MATERIAL PROVIDED:

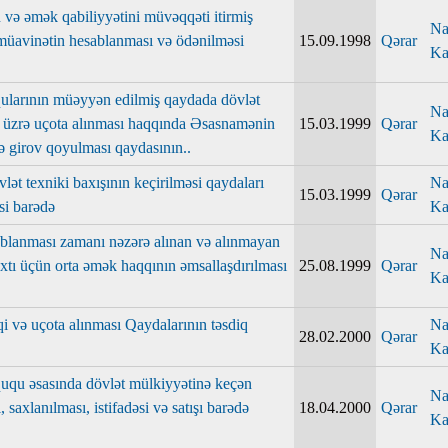
n və əmək qabiliyyətini müvəqqəti itirmiş
Na
n müavinətin hesablanması və ödənilməsi
15.09.1998
Qərar
Ka
şqularının müəyyən edilmiş qaydada dövlət
Na
ı üzrə uçota alınması haqqında Əsasnamənin
15.03.1999
Qərar
Ka
və girov qoyulması qaydasının..
lət texniki baxışının keçirilməsi qaydaları
Na
15.03.1999
Qərar
si barədə
Ka
blanması zamanı nəzərə alınan və alınmayan
Na
tı üçün orta əmək haqqının əmsallaşdırılması
25.08.1999
Qərar
Ka
qi və uçota alınması Qaydalarının təsdiq
Na
28.02.2000
Qərar
Ka
üququ əsasında dövlət mülkiyyətinə keçən
Na
 saxlanılması, istifadəsi və satışı barədə
18.04.2000
Qərar
Ka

EXERCISE:
The listing above should be transcribed word for word, with its pictures left out.

EXERCISE OUTPUT:
n və əmək qabiliyyətini müvəqqəti itirmiş
Na
n müavinətin hesablanması və ödənilməsi
15.09.1998
Qərar
Ka
şqularının müəyyən edilmiş qaydada dövlət
Na
ı üzrə uçota alınması haqqında Əsasnamənin
15.03.1999
Qərar
Ka
və girov qoyulması qaydasının..
lət texniki baxışının keçirilməsi qaydaları
Na
15.03.1999
Qərar
si barədə
Ka
blanması zamanı nəzərə alınan və alınmayan
Na
tı üçün orta əmək haqqının əmsallaşdırılması
25.08.1999
Qərar
Ka
qi və uçota alınması Qaydalarının təsdiq
Na
28.02.2000
Qərar
Ka
üququ əsasında dövlət mülkiyyətinə keçən
Na
 saxlanılması, istifadəsi və satışı barədə
18.04.2000
Qərar
Ka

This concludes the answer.